We examined the results of NCV and MEG in this study. Our findings suggested that the conduction distance between the first and third digits might have become shorter with increasing severity of CTS. In other words, the more severe the condition, the more diminished the sensation becomes, which is consistent with the observations in actual clinical practice. More interestingly, there was a larger difference in the recovery function at 10 ms between the moderate severity group and the control group, compared to the difference between the severe group and the control group. This may be because, in the moderate severity group, remodeling in the brain aims to increase the sensitivity through a disinhibitory action on the recovery function and adaptive change; this may be less likely to occur in severe cases, where the patients can no longer feel pain.

Several studies on brain function changes after other orthopedic surgeries have been performed[20-22]. Changes in the brain following contralateral cervical 7 nerve transfer for brachial plexus injury have been reported[21,22]. Furthermore, transhemispheric transposition of activated brain cortices is associated with the recovery of motor and sensory functions in ipsilesional upper limbs in patients with contralateral cervical 7 nerve transfer[21]. Resting-state MRI showed that interhemispheric functional connectivity of the primary motor cortex increased and the inter-hemispheric functional connectivity between the supplementary motor areas reduced bilaterally in patients with CTS[22]. However, these studies reveal brain function after treatment.

Although there are several studies comparing brain function before and after acupuncture treatment for CTS[23-25], the longitudinal changes associated with surgical treatment of CTS are unknown. Ma et al.[6] used task-dependent fMRI and electromyography assessment before and after surgery to assess CTS changes. They found that CTS patients had decreased activation in the postcentral gyrus, inferior frontal lobe, superior frontal lobe, and parahippocampal gyrus 6 months after surgery. In this study, we used MEG to evaluate plasticity changes before and after carpal tunnel release surgery. We found indexes of brain plasticity change that remained up to 6 months after surgery. To use these MEG and fMRI indexes[6], we suggest that a new method of treatment evaluation should be developed. Our results show the importance of a neurorehabilitation-based approach to treat not only the diseased site but also the central nervous system. In the future, we plan to evaluate clinical improvement using brain functional analysis.

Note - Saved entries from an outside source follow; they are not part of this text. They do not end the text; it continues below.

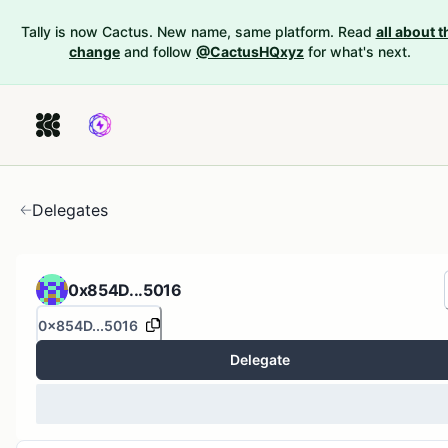
Tally is now Cactus. New name, same platform. Read
all about t
change
and follow
@CactusHQxyz
for what's next.
Delegates
0x854D...5016
0x854D...5016
Delegate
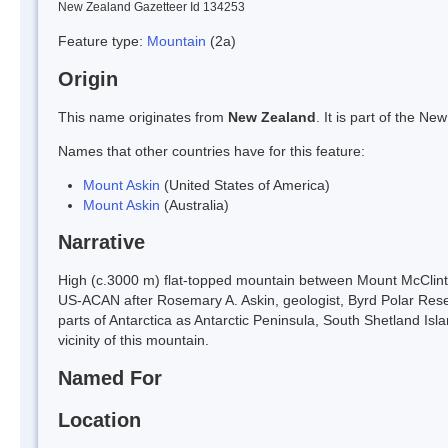
New Zealand Gazetteer Id 134253
Feature type:
Mountain
(2a)
Origin
This name originates from
New Zealand
. It is part of the 
Names that other countries have for this feature:
Mount Askin
(United States of America)
Mount Askin
(Australia)
Narrative
High (c.3000 m) flat-topped mountain between Mount McClint
US-ACAN after Rosemary A. Askin, geologist, Byrd Polar Rese
parts of Antarctica as Antarctic Peninsula, South Shetland Isl
vicinity of this mountain.
Named For
Location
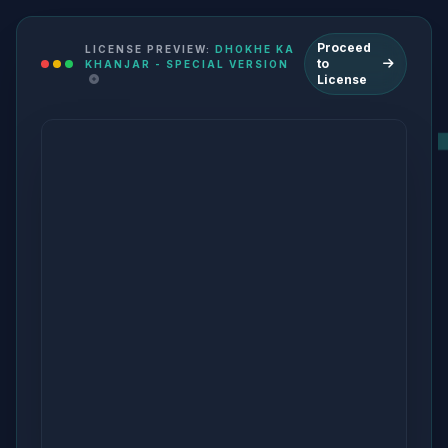
Proceed
LICENSE PREVIEW:
DHOKHE KA
to
KHANJAR - SPECIAL VERSION
License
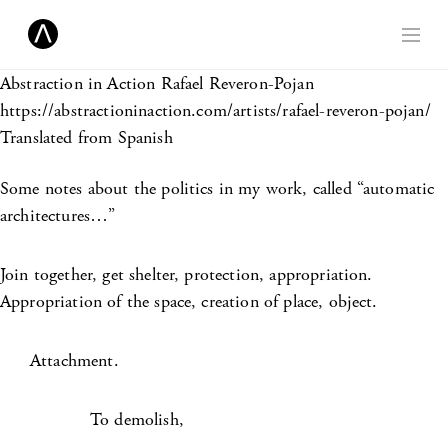
Abstraction in Action
Rafael Reveron-Pojan
https://abstractioninaction.com/artists/rafael-reveron-pojan/
Translated from Spanish
Some notes about the politics in my work, called “automatic
architectures…”
Join together, get shelter, protection, appropriation.
Appropriation of the space, creation of place, object.
Attachment.
To demolish,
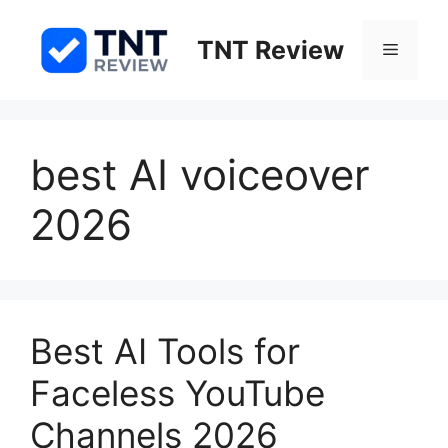
Skip
to
TNT Review
Menu
content
best AI voiceover
2026
Best AI Tools for
Faceless YouTube
Channels 2026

There are some limitations in this study. First, we had a small number of participants. Similar numbers have been used in previous studies, however, and were considered statistically acceptable. Second, we evaluated changes in plasticity 6 months before and after surgery. This evaluation period matches a previous study[6]; although recovery of function may have been different had we evaluated other periods. Third, the correlation of Hand10 scores, grip strength, and pinch strength with MEG measurements could not be obtained in this analysis. This was not unexpected, as it is well known that clinical data and patient-rated outcome measures do not correlate with electrodiagnostic severity in CTS[26]. Lastly, there is a possibility that the findings might be an epiphenomenon of the surgical intervention. However, because the procedure only involves a small incision with local anesthesia, it is unlikely that any associated epiphenomena might last for the 6 months between our measurement times.

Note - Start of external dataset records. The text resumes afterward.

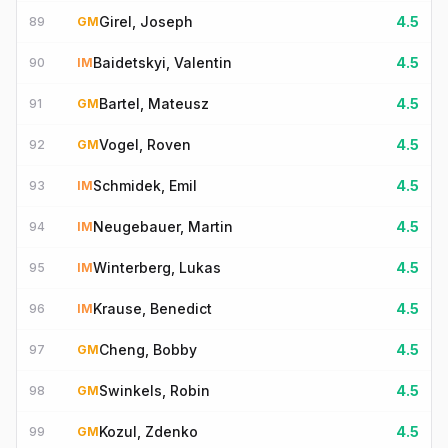
Girel, Joseph
4.5
89
GM
Baidetskyi, Valentin
4.5
90
IM
Bartel, Mateusz
4.5
91
GM
Vogel, Roven
4.5
92
GM
Schmidek, Emil
4.5
93
IM
Neugebauer, Martin
4.5
94
IM
Winterberg, Lukas
4.5
95
IM
Krause, Benedict
4.5
96
IM
Cheng, Bobby
4.5
97
GM
Swinkels, Robin
4.5
98
GM
Kozul, Zdenko
4.5
99
GM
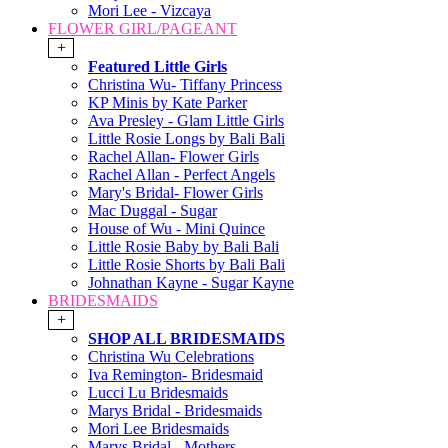
Mori Lee - Vizcaya
FLOWER GIRL/PAGEANT
+
Featured Little Girls
Christina Wu- Tiffany Princess
KP Minis by Kate Parker
Ava Presley - Glam Little Girls
Little Rosie Longs by Bali Bali
Rachel Allan- Flower Girls
Rachel Allan - Perfect Angels
Mary's Bridal- Flower Girls
Mac Duggal - Sugar
House of Wu - Mini Quince
Little Rosie Baby by Bali Bali
Little Rosie Shorts by Bali Bali
Johnathan Kayne - Sugar Kayne
BRIDESMAIDS
+
SHOP ALL BRIDESMAIDS
Christina Wu Celebrations
Iva Remington- Bridesmaid
Lucci Lu Bridesmaids
Marys Bridal - Bridesmaids
Mori Lee Bridesmaids
Marys Bridal - Mothers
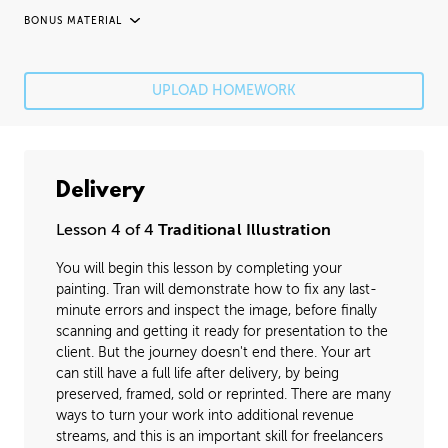
BONUS MATERIAL
UNEDITED / PROCESS
Fixing Mistakes
05:21
UPLOAD HOMEWORK
Fine Details
41:20
Image Cleanup
16:35
Delivery
Varnishing
02:07
Lesson 4 of 4
Traditional Illustration
You will begin this lesson by completing your
painting. Tran will demonstrate how to fix any last-
minute errors and inspect the image, before finally
scanning and getting it ready for presentation to the
client. But the journey doesn't end there. Your art
can still have a full life after delivery, by being
preserved, framed, sold or reprinted. There are many
ways to turn your work into additional revenue
streams, and this is an important skill for freelancers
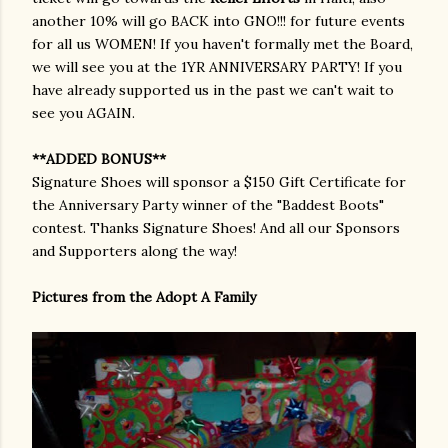
another 10% will go BACK into GNO!!! for future events
for all us WOMEN! If you haven't formally met the Board,
we will see you at the 1YR ANNIVERSARY PARTY! If you
have already supported us in the past we can't wait to
see you AGAIN.
**ADDED BONUS**
Signature Shoes will sponsor a $150 Gift Certificate for
the Anniversary Party winner of the "Baddest Boots"
contest. Thanks Signature Shoes! And all our Sponsors
and Supporters along the way!
Pictures from the Adopt A Family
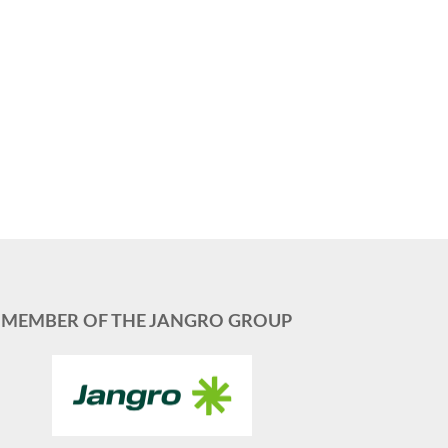
MEMBER OF THE JANGRO GROUP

In summary, the distance on the vertical axis between the ECDs for the first and third digits improved 6 months after carpal tunnel release. However, there were only slight changes in the recovery function of the RMS for the N20m 6 months after surgery. Our results suggest that treating peripheral nerve lesions, such as in carpal tunnel release, positively modifies brain function. We reveal a more complete understanding of the pathophysiology of CTS that incorporates a neurorehabilitative approach targeting the adaptive and maladaptive changes in the brain.